Using fluorescence and X-rays to target FIBSEM acquisitions within multicellular specimens.

Correlative – Keynote Session 12:30 – 13:05 (Sydney Time) | Friday 19 Feb 2020


Volume scanning electron microscopy methods (vSEM) are powerful tools to study the complex ultrastructure of cells. Based on automated serial imaging of sequential resin sections (array tomography) or ablated block surface (SBEM and FIB-SEM), they uniquely capture organelle shapes and interactions to produce datasets that can lead to detailed morphological quantifications. Moreover, high resolution vSEM can be achieved on large samples, whether multicellular organisms or tissues, providing an opportunity to study cell interactions within their micro-environment. Such analysis are often performed on a subset of cells, selected for their particular phenotype or identity. Targeting the acquisition to these regions is thus valuable as it dramatically optimizes the acquisition time, sampling throughput and amount of data generated. Because direct targeting within the embedded specimen is almost impossible with a vSEM modality, correlative methods have been developed to establish the position of the volume of interest with precision.
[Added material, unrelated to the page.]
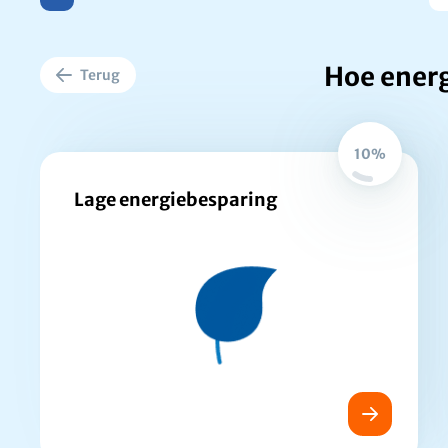
Hoe ener
Terug
10%
Lage energiebesparing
This talk will describe the methods routinely used at EMBL to perform such targeting on various specimens ranging from mouse tissues to small model organisms. They rely on the combination of fluorescence microscopy, micro-CT or synchrotron based X-ray imaging, to establish a 3D map of the specimens to be imaged by FIB-SEM.


Dr Yannick Schwab

Dr Yannick Schwab

Team leader in Cell Biology and Biophysics Unit Head of the Electron Microscopy Core Facility EMBL

Yannick Schwab is a neuroscientist by training, graduating in 2001 at the University of Strasbourg, France. After two post-doctorates in Neurobiology (in Canada and in France), he joined in 2005 the staff of the Electron Microscopy facility at the IGBMC, Strasbourg, becoming its operational manager in 2009. During that time, he developed methods in Correlative Light and Electron Microscopy (CLEM) applied to cultured cells and to model organisms.

Yannick joined EMBL in 2012, as a team leader in the Cell Biology and Biophysics Unit and as head of the Electron Microscopy Core Facility (EMCF). The Schwab team is focused on methods development in volume CLEM, combining in particular fluorescence imaging of whole-mount specimens with volume EM. The EMCF offers access to a large portfolio of techniques in cellular EM, including ultrastructural analysis, 3D electron microscopy and CLEM on a variety of biological model systems.